Clients are forecasting a shortage of skilled IT and engineering contractors for the rest of the year, according to June 2013’s Recruitment and Employment Confederation (REC) Jobs Outlook. In fact, IT and engineering contractors are currently in the second and third places of REC’s skills shortages league table.
Overall, the contracting sector has stabilised, with 39% of contractor clients likely to slightly increase their contractor headcount over the next three months, and 52% predicting that contractor numbers will stay the same.
The picture for contractors deteriorates over the medium term, with 59% of clients predicting that their contractor headcounts will remain the same in 4-12 months time. Only 33% of clients forecast a slight increase.
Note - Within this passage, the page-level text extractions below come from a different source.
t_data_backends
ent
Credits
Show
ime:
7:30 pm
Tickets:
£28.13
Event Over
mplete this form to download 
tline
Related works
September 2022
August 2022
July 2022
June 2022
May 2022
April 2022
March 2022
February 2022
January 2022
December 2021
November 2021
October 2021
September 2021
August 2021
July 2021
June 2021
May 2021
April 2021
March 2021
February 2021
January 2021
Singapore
REC’s survey also shows that, over the short term, clients with more than 200 employees are almost twice as likely to take on new contractors than smaller organisations having between 1-10 employees.
“Our monthly survey remains consistent in its predictions of ongoing growth in employment this year and into 2014,” notes REC chief executive Kevin Green on the latest survey findings. “Employers are sounding more optimistic than last year.”
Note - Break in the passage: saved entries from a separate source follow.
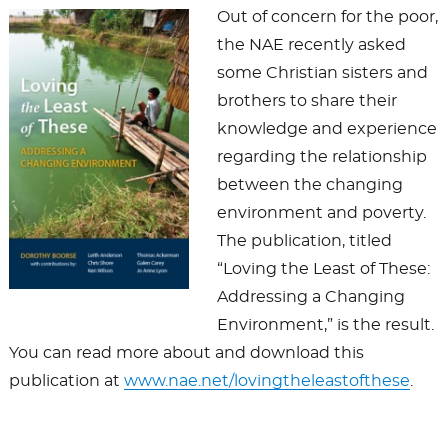
Out of concern for the poor,
the NAE recently asked
some Christian sisters and
brothers to share their
knowledge and experience
regarding the relationship
between the changing
environment and poverty.
The publication, titled
“Loving the Least of These:
Addressing a Changing
Environment,” is the result.
You can read more about and download this
publication at
www.nae.net/lovingtheleastofthese
.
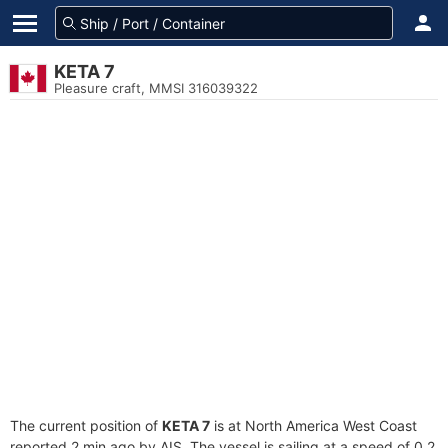
KETA 7
Pleasure craft, MMSI 316039322
The current position of
KETA 7
is at North America West Coast
reported 2 min ago by AIS. The vessel is sailing at a speed of 0.2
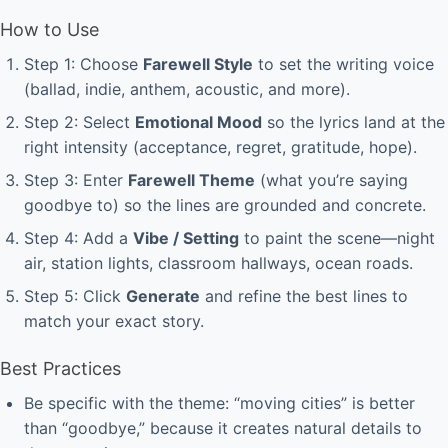
How to Use
Step 1: Choose
Farewell Style
to set the writing voice
(ballad, indie, anthem, acoustic, and more).
Step 2: Select
Emotional Mood
so the lyrics land at the
right intensity (acceptance, regret, gratitude, hope).
Step 3: Enter
Farewell Theme
(what you’re saying
goodbye to) so the lines are grounded and concrete.
Step 4: Add a
Vibe / Setting
to paint the scene—night
air, station lights, classroom hallways, ocean roads.
Step 5: Click
Generate
and refine the best lines to
match your exact story.
Best Practices
Be specific with the theme: “moving cities” is better
than “goodbye,” because it creates natural details to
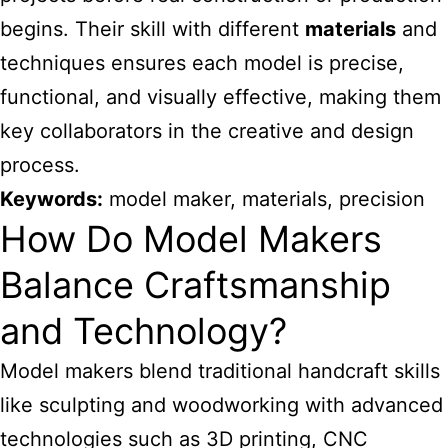
begins. Their skill with different
materials
and
techniques ensures each model is precise,
functional, and visually effective, making them
key collaborators in the creative and design
process.
Keywords:
model maker, materials, precision
How Do Model Makers
Balance Craftsmanship
and Technology?
Model makers blend traditional handcraft skills
like sculpting and woodworking with advanced
technologies such as 3D printing, CNC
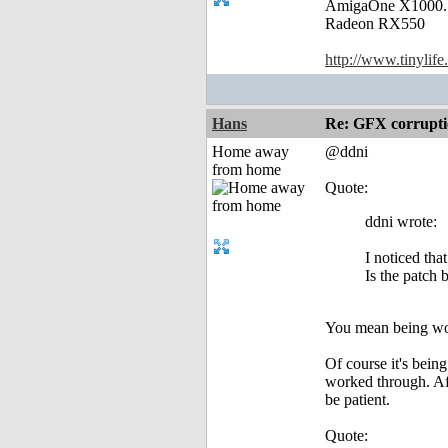
AmigaOne X1000.
Radeon RX550
http://www.tinylife
Hans
Re: GFX corruptio
Home away
@ddni
from home
Quote:
ddni wrote:
I noticed tha
Is the patch
You mean being wo
Of course it's bein
worked through. Aft
be patient.
Quote:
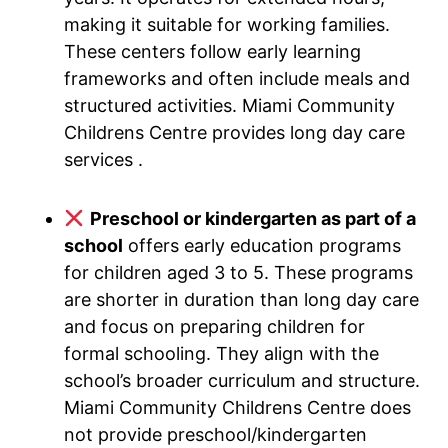
making it suitable for working families.
These centers follow early learning
frameworks and often include meals and
structured activities. Miami Community
Childrens Centre provides long day care
services .
Preschool or kindergarten as part of a
school
offers early education programs
for children aged 3 to 5. These programs
are shorter in duration than long day care
and focus on preparing children for
formal schooling. They align with the
school’s broader curriculum and structure.
Miami Community Childrens Centre does
not provide preschool/kindergarten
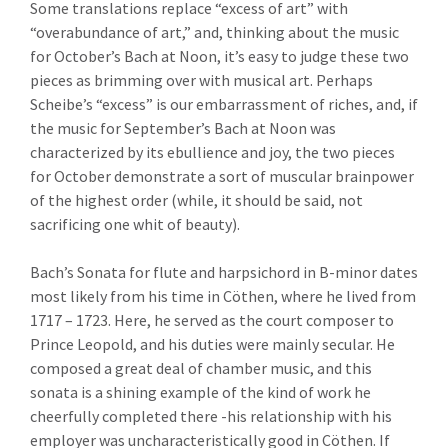
Some translations replace “excess of art” with
“overabundance of art,” and, thinking about the music
for October’s Bach at Noon, it’s easy to judge these two
pieces as brimming over with musical art. Perhaps
Scheibe’s “excess” is our embarrassment of riches, and, if
the music for September’s Bach at Noon was
characterized by its ebullience and joy, the two pieces
for October demonstrate a sort of muscular brainpower
of the highest order (while, it should be said, not
sacrificing one whit of beauty).
Bach’s Sonata for flute and harpsichord in B-minor dates
most likely from his time in Cöthen, where he lived from
1717 – 1723. Here, he served as the court composer to
Prince Leopold, and his duties were mainly secular. He
composed a great deal of chamber music, and this
sonata is a shining example of the kind of work he
cheerfully completed there -his relationship with his
employer was uncharacteristically good in Cöthen. If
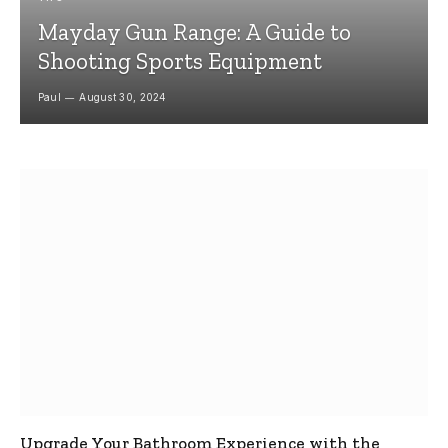
Mayday Gun Range: A Guide to
Shooting Sports Equipment
Paul
August 30, 2024
Upgrade Your Bathroom Experience with the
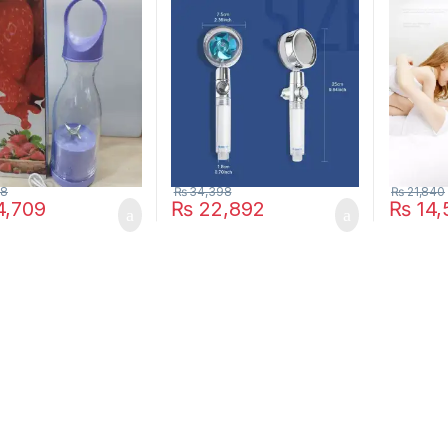
l
Shower Head Turbine
Killer L
Shower Accessories One
Shocker
Piece Water Stop
LED Mos
Trap Pes
Repeller
Light
28
₨
34,398
₨
21,840
,709
₨
22,892
₨
14,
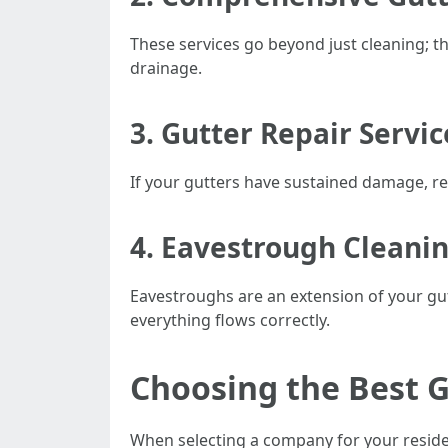
These services go beyond just cleaning; th
drainage.
3. Gutter Repair Servi
If your gutters have sustained damage, rep
4. Eavestrough Cleani
Eavestroughs are an extension of your gut
everything flows correctly.
Choosing the Best 
When selecting a company for your residen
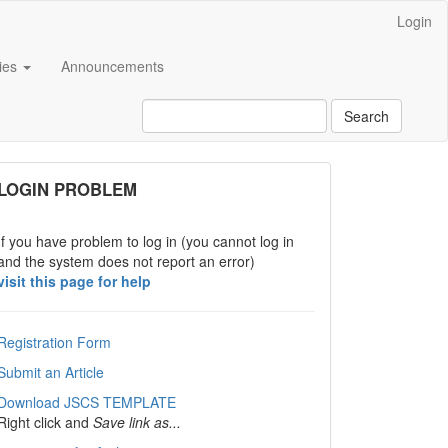
Login
cies
Announcements
Search
links
LOGIN PROBLEM
If you have problem to log in (you cannot log in
and the system does not report an error)
visit this page for help
Registration Form
Submit an Article
Download JSCS TEMPLATE
Right click and
Save link as...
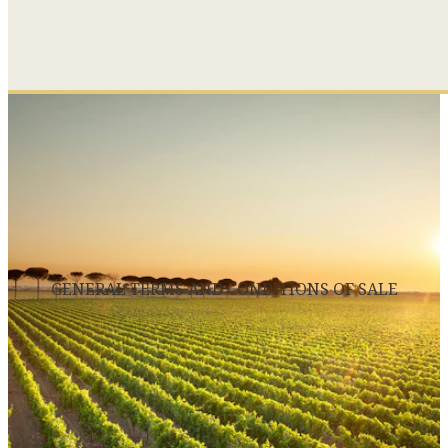
GENERAL TERMS AND CONDITIONS OF SALE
The vast majority of clients continue to use contractors to manage peaks in demand, as well as to cover leave and reduce costs. However, a significant minority of clients also use contractors to manage uncertainty, respond to growth and to manage change.
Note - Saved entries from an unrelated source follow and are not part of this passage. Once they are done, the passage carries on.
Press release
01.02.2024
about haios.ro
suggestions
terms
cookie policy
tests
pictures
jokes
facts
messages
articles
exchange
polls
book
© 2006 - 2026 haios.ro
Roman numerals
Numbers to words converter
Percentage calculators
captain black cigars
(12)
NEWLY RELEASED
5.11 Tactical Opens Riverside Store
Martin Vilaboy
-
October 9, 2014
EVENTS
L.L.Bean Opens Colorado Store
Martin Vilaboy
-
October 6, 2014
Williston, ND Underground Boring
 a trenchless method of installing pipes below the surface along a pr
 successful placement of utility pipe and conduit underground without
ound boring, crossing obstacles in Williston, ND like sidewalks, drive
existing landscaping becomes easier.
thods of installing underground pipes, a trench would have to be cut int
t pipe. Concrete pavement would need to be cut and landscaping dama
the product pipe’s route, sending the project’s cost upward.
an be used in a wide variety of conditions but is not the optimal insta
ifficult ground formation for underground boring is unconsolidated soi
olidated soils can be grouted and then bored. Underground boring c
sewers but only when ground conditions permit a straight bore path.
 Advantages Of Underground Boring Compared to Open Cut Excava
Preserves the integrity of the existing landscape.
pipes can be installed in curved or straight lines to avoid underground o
Despite burgeoning skills shortages, future hiring intentions across most core contracting disciplines are flat or falling, with the financial sector performing particularly poorly. Even engineering, where contractor demand growth has been sustained throughout most of the economic downturn, experienced a marginal fall in predicted contractor hiring during June.
And the ‘temp to perm’ rate continued to rise for the fourth consecutive month, albeit at a slower pace, as contractors choose to make the transition back into permanent employment.
“Recovering from the recession may be taking longer than many would like, but progress on jobs continues to outperform the rest of the economy,” concludes Green.